Queremos identificarnos con el Señor, que nuestra vida en medio de nuestros
quehaceres sea reflejo de la suya, y «para ser ipse Christushay
que mirarse en Él. No basta con tener una idea general del espíritu
de Jesús, sino que hay que aprender de Él detalles y actitudes. Y, sobre todo,
hay que contemplar su paso por la tierra, sus huellas, para sacar de ahí
fuerza, luz, serenidad, paz.
»Cuando
se ama a una persona se desean saber hasta los más mínimos detalles de su
existencia, de su carácter, para así identificarse con ella. Por eso hemos de
meditar la historia de Cristo, desde su nacimiento en un pesebre, hasta su
muerte y su resurrección»4.
Debemos
leer el Evangelio con un deseo grande de conocer para amar. No
podemos pasar las páginas de la Escritura Santa como si se tratara de un libro
cualquiera. «En los libros sagrados, el Padre, que está en el Cielo, sale
amorosamente al encuentro de sus hijos para conversar con ellos»5.
Nuestra lectura ha de ir acompañada de oración, pues sabemos que Dios es el
autor principal de esos escritos santos. En ellos, y de modo especial en el
Evangelio, está «el alimento del alma, la fuente límpida y perenne de la vida
espiritual»6. «Nosotros –escribe San Agustín– debemos oír el Evangelio como
si el Señor estuviera presente y nos hablase. No debemos decir: “felices
aquellos que pudieron verle”. Porque muchos de los que le vieron le
crucificaron; y muchos de los que no le vieron, creyeron en Él. Las mismas
palabras que salían de la boca del Señor se escribieron, se guardaron y se
conservan para nosotros»7.
Para
leer y meditar el Santo Evangelio con fruto debemos hacerlo con fe, sabiendo
que contiene la verdad salvadora, sin error alguno, y también con piedad y
santidad de vida. La Iglesia, con la asistencia del Espíritu Santo, ha guardado
íntegro e inmune de todo error el impagable tesoro de la vida y de la doctrina
del Señor para que nosotros, al meditarla, nos acerquemos con facilidad a Él y
luchemos por ser santos. Y solo en la medida en que queramos ser santos
penetraremos en la verdad íntima contenida en estos santos libros, solo
entonces gustaremos el fruto divino que encierran. ¿Valoramos nosotros este
inmenso tesoro que con tanta facilidad podemos tener en nuestras manos?

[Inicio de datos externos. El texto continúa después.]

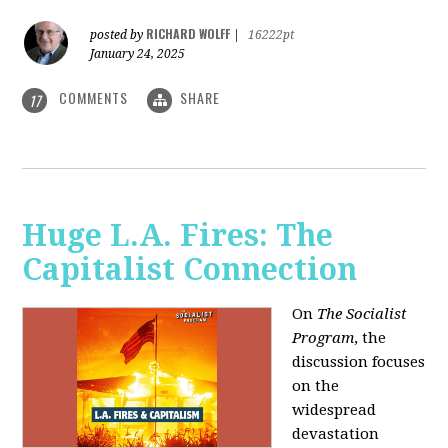
RICHARD WOLFF
posted by
|
16222pt
January 24, 2025
COMMENTS
SHARE
17
Huge L.A. Fires: The
Capitalist Connection
On
The Socialist
Program
, the
discussion focuses
on the
widespread
devastation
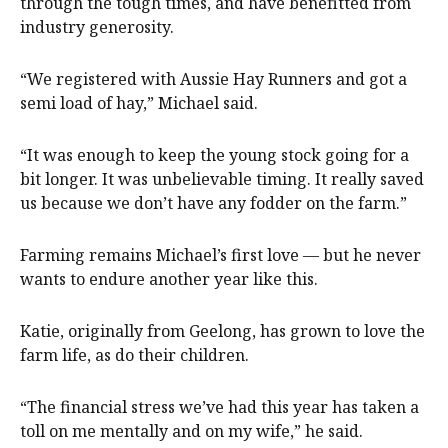
through the tough times, and have benefitted from
industry generosity.
“We registered with Aussie Hay Runners and got a
semi load of hay,” Michael said.
“It was enough to keep the young stock going for a
bit longer. It was unbelievable timing. It really saved
us because we don’t have any fodder on the farm.”
Farming remains Michael’s first love — but he never
wants to endure another year like this.
Katie, originally from Geelong, has grown to love the
farm life, as do their children.
“The financial stress we’ve had this year has taken a
toll on me mentally and on my wife,” he said.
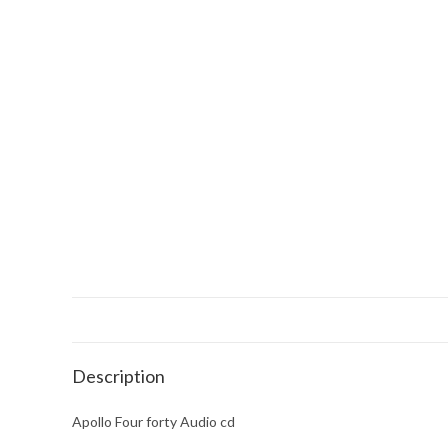
Description
Apollo Four forty Audio cd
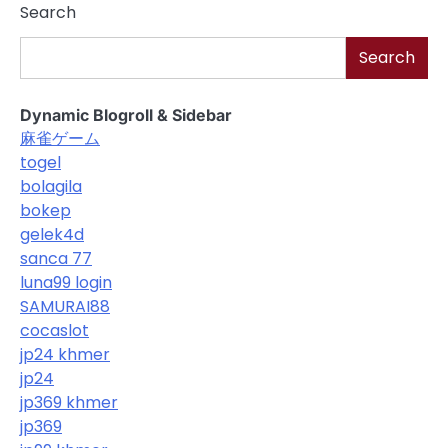
Search
Search
Dynamic Blogroll & Sidebar
麻雀ゲーム
togel
bolagila
bokep
gelek4d
sanca 77
luna99 login
SAMURAI88
cocaslot
jp24 khmer
jp24
jp369 khmer
jp369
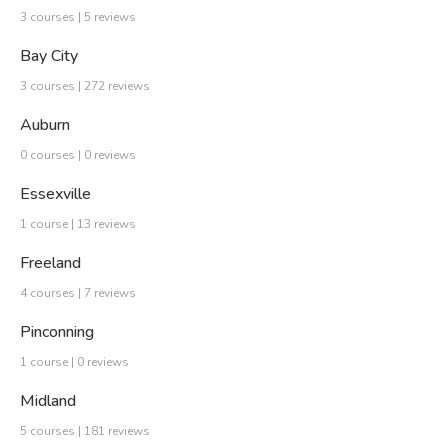
3 courses | 5 reviews
Bay City
3 courses | 272 reviews
Auburn
0 courses | 0 reviews
Essexville
1 course | 13 reviews
Freeland
4 courses | 7 reviews
Pinconning
1 course | 0 reviews
Midland
5 courses | 181 reviews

¿Buscamos en él el conocimiento y el amor cada día mayores a la Santa Humanidad
del Señor? ¿Pedimos ayuda al Espíritu Santo cada vez que comenzamos la lectura
del Santo Evangelio?
II. No
se ama sino aquello que se conoce bien. Por eso es necesario que tengamos la
vida de Cristo «en la cabeza y en el corazón, de modo que, en cualquier
momento, sin necesidad de ningún libro, cerrando los ojos, podamos contemplarla
como en una película; de forma que, en las diversas situaciones de nuestra
conducta, acudan a la memoria las palabras y los hechos del Señor.
»Así
nos sentiremos metidos en su vida. Porque no se trata solo de pensar en Jesús,
de representarnos aquellas escenas. Hemos de meternos de lleno en ellas, ser
actores. Seguir a Cristo tan de cerca como Santa María, su Madre, como los
primeros doce, como las santas mujeres, como aquellas muchedumbres que se
agolpaban a su alrededor. Si obramos así, si no ponemos obstáculos, las
palabras de Cristo entrarán hasta el fondo del alma y nos transformarán (...).
»Si
queremos llevar hasta el Señor a los demás hombres, es necesario ir al
Evangelio y contemplar el amor de Cristo»8.
Nos
acercamos al Evangelio con el deseo grande de contemplar al Señor tal como sus
discípulos le vieron, observar sus reacciones, su modo de comportarse, sus
palabras...; verlo lleno de compasión ante tanta gente necesitada, cansado
después de una larga jornada de camino, admirado ante la fe de una madre o de
un centurión, paciente ante los defectos de sus más fieles seguidores...;
también le contemplamos en el trato habitual con su Padre, en la manera
confiada como se dirige a Él, en sus noches en oración..., en su amor constante
por todos.
Para
quererle más, para conocer su Santísima Humanidad, para seguirle de cerca
debemos leer y meditar despacio, con amor y piedad. El Concilio Vaticano II
«recomienda insistentemente a todos los fieles (...) la lectura asidua de la
Sagrada Escritura (...), pues “desconocer la Escritura es desconocer a Cristo”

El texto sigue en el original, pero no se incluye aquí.